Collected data
——————————
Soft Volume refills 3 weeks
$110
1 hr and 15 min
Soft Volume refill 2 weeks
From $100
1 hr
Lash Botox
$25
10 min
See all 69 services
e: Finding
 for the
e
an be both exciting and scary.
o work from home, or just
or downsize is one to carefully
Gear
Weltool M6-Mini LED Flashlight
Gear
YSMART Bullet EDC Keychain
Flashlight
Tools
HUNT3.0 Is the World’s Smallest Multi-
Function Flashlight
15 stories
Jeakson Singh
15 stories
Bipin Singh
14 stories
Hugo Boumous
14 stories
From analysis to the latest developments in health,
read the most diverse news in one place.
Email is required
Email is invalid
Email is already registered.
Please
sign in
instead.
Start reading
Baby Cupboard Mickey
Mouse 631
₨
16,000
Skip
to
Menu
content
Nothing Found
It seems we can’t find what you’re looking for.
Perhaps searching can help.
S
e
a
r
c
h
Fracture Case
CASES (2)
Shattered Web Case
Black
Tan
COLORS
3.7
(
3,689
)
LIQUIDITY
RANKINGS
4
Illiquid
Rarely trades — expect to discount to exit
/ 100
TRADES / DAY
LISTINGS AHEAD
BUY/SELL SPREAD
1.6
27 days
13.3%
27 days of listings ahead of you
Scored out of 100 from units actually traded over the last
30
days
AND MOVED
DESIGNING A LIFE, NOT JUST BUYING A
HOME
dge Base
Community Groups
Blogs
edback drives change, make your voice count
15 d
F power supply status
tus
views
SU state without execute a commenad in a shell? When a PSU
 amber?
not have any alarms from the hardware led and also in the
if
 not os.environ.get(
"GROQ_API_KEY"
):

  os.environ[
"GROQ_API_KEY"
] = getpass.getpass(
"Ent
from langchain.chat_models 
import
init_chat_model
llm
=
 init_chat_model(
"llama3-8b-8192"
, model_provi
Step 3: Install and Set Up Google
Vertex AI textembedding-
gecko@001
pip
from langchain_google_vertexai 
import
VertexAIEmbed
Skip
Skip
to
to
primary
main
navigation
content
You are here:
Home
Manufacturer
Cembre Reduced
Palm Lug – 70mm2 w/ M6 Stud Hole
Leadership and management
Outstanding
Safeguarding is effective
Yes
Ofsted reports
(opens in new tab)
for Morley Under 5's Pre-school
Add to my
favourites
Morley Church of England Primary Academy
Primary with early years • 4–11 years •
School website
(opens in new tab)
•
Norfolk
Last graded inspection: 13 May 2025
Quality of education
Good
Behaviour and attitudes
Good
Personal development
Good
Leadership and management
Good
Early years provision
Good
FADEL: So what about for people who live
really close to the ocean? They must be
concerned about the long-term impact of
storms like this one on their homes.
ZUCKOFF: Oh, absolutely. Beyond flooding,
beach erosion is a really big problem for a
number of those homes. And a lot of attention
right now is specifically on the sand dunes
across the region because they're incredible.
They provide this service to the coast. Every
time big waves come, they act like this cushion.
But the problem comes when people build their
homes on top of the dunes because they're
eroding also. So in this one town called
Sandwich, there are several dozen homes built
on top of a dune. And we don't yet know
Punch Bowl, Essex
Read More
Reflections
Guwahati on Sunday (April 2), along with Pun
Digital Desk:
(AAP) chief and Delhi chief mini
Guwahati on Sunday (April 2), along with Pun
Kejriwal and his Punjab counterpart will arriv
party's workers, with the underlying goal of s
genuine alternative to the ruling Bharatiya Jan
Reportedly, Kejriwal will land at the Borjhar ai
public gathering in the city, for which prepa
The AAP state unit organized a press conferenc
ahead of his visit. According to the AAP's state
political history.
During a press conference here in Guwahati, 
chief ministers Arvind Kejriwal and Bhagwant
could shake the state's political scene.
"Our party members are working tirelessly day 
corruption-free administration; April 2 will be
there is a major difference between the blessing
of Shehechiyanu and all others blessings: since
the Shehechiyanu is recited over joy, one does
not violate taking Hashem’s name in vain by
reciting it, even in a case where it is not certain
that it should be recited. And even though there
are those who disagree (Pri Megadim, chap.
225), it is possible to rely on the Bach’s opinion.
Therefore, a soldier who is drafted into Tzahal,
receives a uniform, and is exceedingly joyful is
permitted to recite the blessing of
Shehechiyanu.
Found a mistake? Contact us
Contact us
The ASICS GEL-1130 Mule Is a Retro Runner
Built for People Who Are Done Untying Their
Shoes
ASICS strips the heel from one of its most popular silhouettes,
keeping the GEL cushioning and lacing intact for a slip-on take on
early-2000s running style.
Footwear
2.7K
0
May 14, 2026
——————————
## WHAT TO DO
Repeat every record above exactly as it appears.

## RESULT
Soft Volume refills 3 weeks
$110
1 hr and 15 min
Soft Volume refill 2 weeks
From $100
1 hr
Lash Botox
$25
10 min
See all 69 services
e: Finding
 for the
e
an be both exciting and scary.
o work from home, or just
or downsize is one to carefully
Gear
Weltool M6-Mini LED Flashlight
Gear
YSMART Bullet EDC Keychain
Flashlight
Tools
HUNT3.0 Is the World’s Smallest Multi-
Function Flashlight
15 stories
Jeakson Singh
15 stories
Bipin Singh
14 stories
Hugo Boumous
14 stories
From analysis to the latest developments in health,
read the most diverse news in one place.
Email is required
Email is invalid
Email is already registered.
Please
sign in
instead.
Start reading
Baby Cupboard Mickey
Mouse 631
₨
16,000
Skip
to
Menu
content
Nothing Found
It seems we can’t find what you’re looking for.
Perhaps searching can help.
S
e
a
r
c
h
Fracture Case
CASES (2)
Shattered Web Case
Black
Tan
COLORS
3.7
(
3,689
)
LIQUIDITY
RANKINGS
4
Illiquid
Rarely trades — expect to discount to exit
/ 100
TRADES / DAY
LISTINGS AHEAD
BUY/SELL SPREAD
1.6
27 days
13.3%
27 days of listings ahead of you
Scored out of 100 from units actually traded over the last
30
days
AND MOVED
DESIGNING A LIFE, NOT JUST BUYING A
HOME
dge Base
Community Groups
Blogs
edback drives change, make your voice count
15 d
F power supply status
tus
views
SU state without execute a commenad in a shell? When a PSU
 amber?
not have any alarms from the hardware led and also in the
if
 not os.environ.get(
"GROQ_API_KEY"
):

  os.environ[
"GROQ_API_KEY"
] = getpass.getpass(
"Ent
from langchain.chat_models 
import
init_chat_model
llm
=
 init_chat_model(
"llama3-8b-8192"
, model_provi
Step 3: Install and Set Up Google
Vertex AI textembedding-
gecko@001
pip
from langchain_google_vertexai 
import
VertexAIEmbed
Skip
Skip
to
to
primary
main
navigation
content
You are here:
Home
Manufacturer
Cembre Reduced
Palm Lug – 70mm2 w/ M6 Stud Hole
Leadership and management
Outstanding
Safeguarding is effective
Yes
Ofsted reports
(opens in new tab)
for Morley Under 5's Pre-school
Add to my
favourites
Morley Church of England Primary Academy
Primary with early years • 4–11 years •
School website
(opens in new tab)
•
Norfolk
Last graded inspection: 13 May 2025
Quality of education
Good
Behaviour and attitudes
Good
Personal development
Good
Leadership and management
Good
Early years provision
Good
FADEL: So what about for people who live
really close to the ocean? They must be
concerned about the long-term impact of
storms like this one on their homes.
ZUCKOFF: Oh, absolutely. Beyond flooding,
beach erosion is a really big problem for a
number of those homes. And a lot of attention
right now is specifically on the sand dunes
across the region because they're incredible.
They provide this service to the coast. Every
time big waves come, they act like this cushion.
But the problem comes when people build their
homes on top of the dunes because they're
eroding also. So in this one town called
Sandwich, there are several dozen homes built
on top of a dune. And we don't yet know
Punch Bowl, Essex
Read More
Reflections
Guwahati on Sunday (April 2), along with Pun
Digital Desk:
(AAP) chief and Delhi chief mini
Guwahati on Sunday (April 2), along with Pun
Kejriwal and his Punjab counterpart will arriv
party's workers, with the underlying goal of s
genuine alternative to the ruling Bharatiya Jan
Reportedly, Kejriwal will land at the Borjhar ai
public gathering in the city, for which prepa
The AAP state unit organized a press conferenc
ahead of his visit. According to the AAP's state
political history.
During a press conference here in Guwahati, 
chief ministers Arvind Kejriwal and Bhagwant
could shake the state's political scene.
"Our party members are working tirelessly day 
corruption-free administration; April 2 will be
there is a major difference between the blessing
of Shehechiyanu and all others blessings: since
the Shehechiyanu is recited over joy, one does
not violate taking Hashem’s name in vain by
reciting it, even in a case where it is not certain
that it should be recited. And even though there
are those who disagree (Pri Megadim, chap.
225), it is possible to rely on the Bach’s opinion.
Therefore, a soldier who is drafted into Tzahal,
receives a uniform, and is exceedingly joyful is
permitted to recite the blessing of
Shehechiyanu.
Found a mistake? Contact us
Contact us
The ASICS GEL-1130 Mule Is a Retro Runner
Built for People Who Are Done Untying Their
Shoes
ASICS strips the heel from one of its most popular silhouettes,
keeping the GEL cushioning and lacing intact for a slip-on take on
early-2000s running style.
Footwear
2.7K
0
May 14, 2026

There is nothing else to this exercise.